Meeting Abstract

P2.135  Saturday, Jan. 5  Examining the role of nitric oxide in the control of molting of the blackback land crab, Gecarcinus lateralis PITTS, NL*; MYKLES, DL; Colorado State University; Colorado State University natalie.pitts@colorado.edu

Nitric oxide (NO) is a unique gaseous signaling molecule involved in variety of biological processes.
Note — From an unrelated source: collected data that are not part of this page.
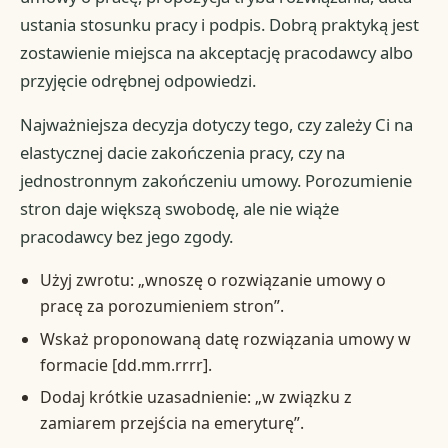
ustania stosunku pracy i podpis. Dobrą praktyką jest
zostawienie miejsca na akceptację pracodawcy albo
przyjęcie odrębnej odpowiedzi.
Najważniejsza decyzja dotyczy tego, czy zależy Ci na
elastycznej dacie zakończenia pracy, czy na
jednostronnym zakończeniu umowy. Porozumienie
stron daje większą swobodę, ale nie wiąże
pracodawcy bez jego zgody.
Użyj zwrotu: „wnoszę o rozwiązanie umowy o
pracę za porozumieniem stron”.
Wskaż proponowaną datę rozwiązania umowy w
formacie [dd.mm.rrrr].
Dodaj krótkie uzasadnienie: „w związku z
zamiarem przejścia na emeryturę”.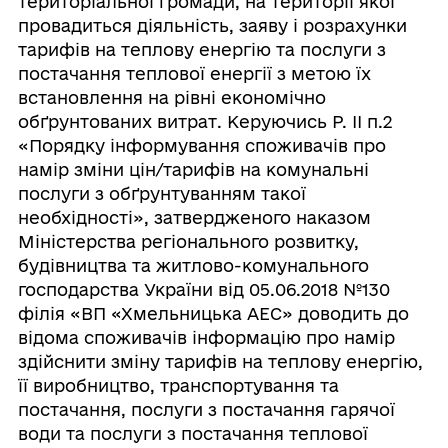
територіальної громади, на території якої
провадиться діяльність, заяву і розрахунки
тарифів на теплову енергію та послуги з
постачання теплової енергії з метою їх
встановлення на рівні економічно
обґрунтованих витрат. Керуючись Р. ІІ п.2
«Порядку інформування споживачів про
намір зміни цін/тарифів на комунальні
послуги з обґрунтуванням такої
необхідності», затвердженого наказом
Міністерства регіонального розвитку,
будівництва та житлово-комунального
господарства України від 05.06.2018 №130
філія «ВП «Хмельницька АЕС» доводить до
відома споживачів інформацію про намір
здійснити зміну тарифів на теплову енергію,
її виробництво, транспортування та
постачання, послуги з постачання гарячої
води та послуги з постачання теплової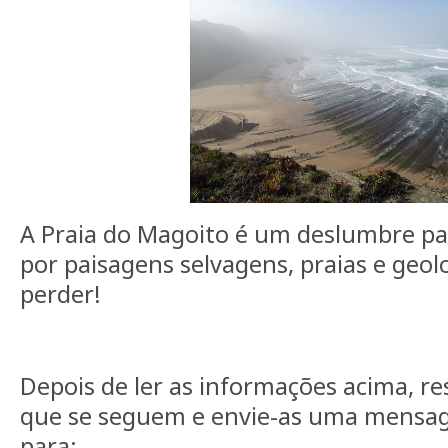
A Praia do Magoito é um deslumbre pa
por paisagens selvagens, praias e geol
perder!
Depois de ler as informações acima, r
que se seguem e envie-as uma mensa
para: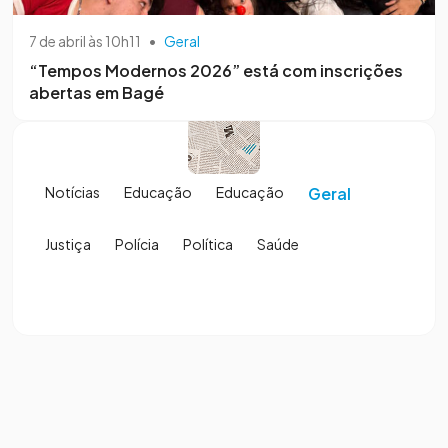
7 de abril às 10h11
•
Geral
“Tempos Modernos 2026” está com inscrições
abertas em Bagé
Notícias
Educação
Educação
Geral
Justiça
Polícia
Política
Saúde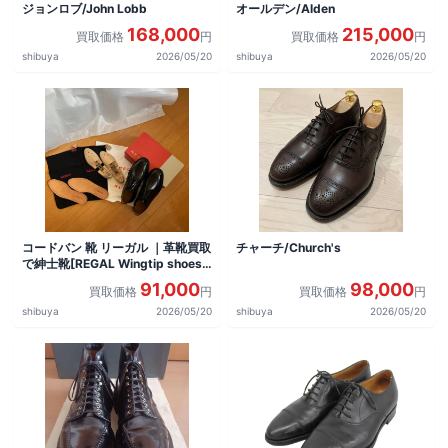
ジョンロブ/John Lobb
オールデン/Alden
168,000
215,000
買取価格
円
買取価格
円
shibuya
2026/05/20
shibuya
2026/05/20
コードバン 靴 リーガル ｜革靴買取
チャーチ/Church's
で紳士靴[REGAL Wingtip shoes]
を買取しました。
91,000
98,000
買取価格
円
買取価格
円
shibuya
2026/05/20
shibuya
2026/05/20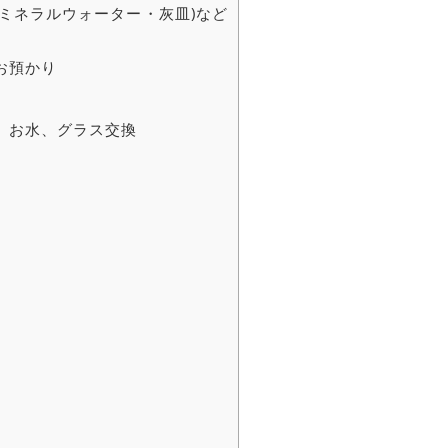
ミネラルウォーター・灰皿)など
お預かり
、お水、グラス交換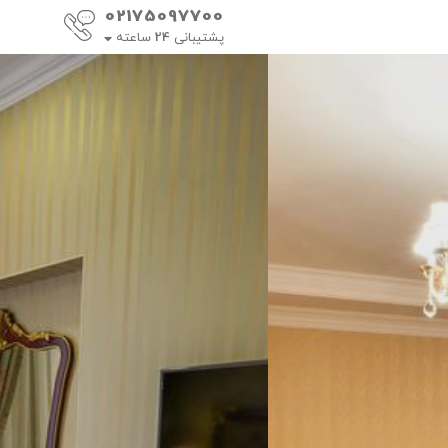
02175097700
پشتیبانی
24
ساعته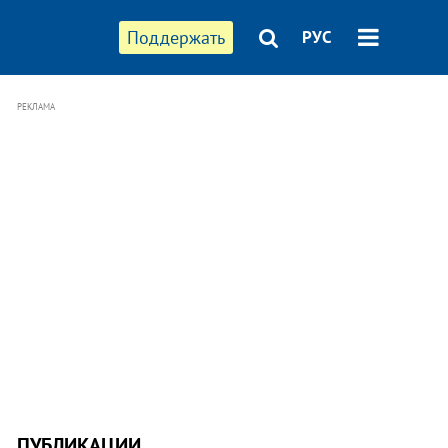
Поддержать
РУС
РЕКЛАМА
ПУБЛИКАЦИИ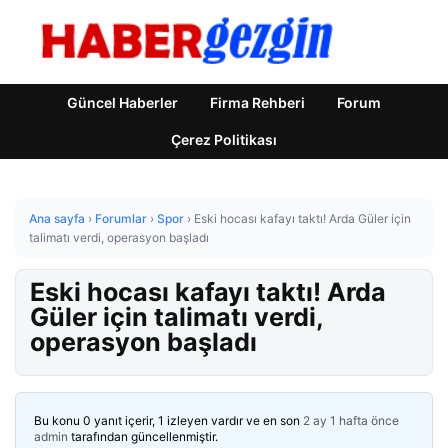
Güncel Haberler
Firma Rehberi
Forum
Çerez Politikası
Ana sayfa
›
Forumlar
›
Spor
›
Eski hocası kafayı taktı! Arda Güler için
talimatı verdi, operasyon başladı
Eski hocası kafayı taktı! Arda
Güler için talimatı verdi,
operasyon başladı
Bu konu 0 yanıt içerir, 1 izleyen vardır ve en son
2 ay 1 hafta önce
admin
tarafından güncellenmiştir.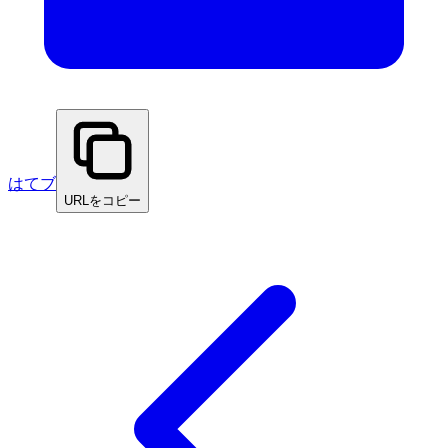
はてブ
URLをコピー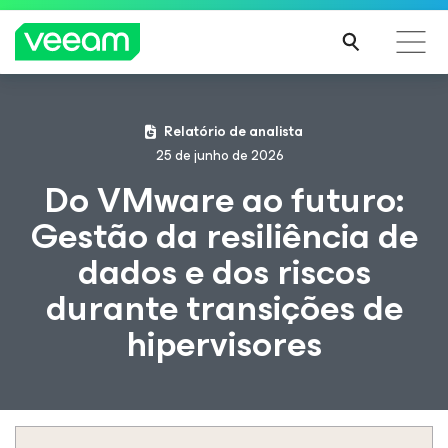
Orientações da Veeam para os clientes afetados
Relatório de analista
pela atualização de conteúdo da CrowdStrike
25 de junho de 2026
LEIA
Do VMware ao futuro:
MAIS
Gestão da resiliência de
dados e dos riscos
durante transições de
hipervisores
NO is synthesized from L-arginine, oxygen, and NADPH by nitric oxide synthase (NOS). In decapod crustaceans, we hypothesize that NO modulates the secretion of a neuropeptide, molt-inhibiting hormone (MIH), from the X organ (XO) in the eyestalk ganglia (ESG). Release of MIH from the XO inhibits the synthesis of molting hormones (ecdysteroids) by a pair of Y organs (YOs) in the anterior cephalothorax. A model of MIH signaling involves NO. A reduction in MIH activates the YO, increasing secretion of ecdysteroids and initiating premolt. NOS is expressed in the YO and becomes phosphorylated in the activated YO, reducing the production of NO. NO donors and guanylyl cyclase agonist can inhibit YO ecdysteroidogenesis, suggesting that NO-dependent guanylyl cyclase is a downstream target of the MIH pathway. Eyestalk ablation of intermolt animals up regulates NOS expression in both YO and muscle. The purpose of this study is to determine the effects of molting on the expression of NOS in the YO and ESG. Molting is induced by multiple limb autonomy (MLA) and ESG and YOs are harvested at premolt and postmolt stages. NOS mRNA levels are quantified by Real Time PCR. Localization of NOS uses immunofluorescence. This is the first study to explore the expression of NOS in the ESG and YO over the molt cycle. Supported by NSF (IOS-0745224).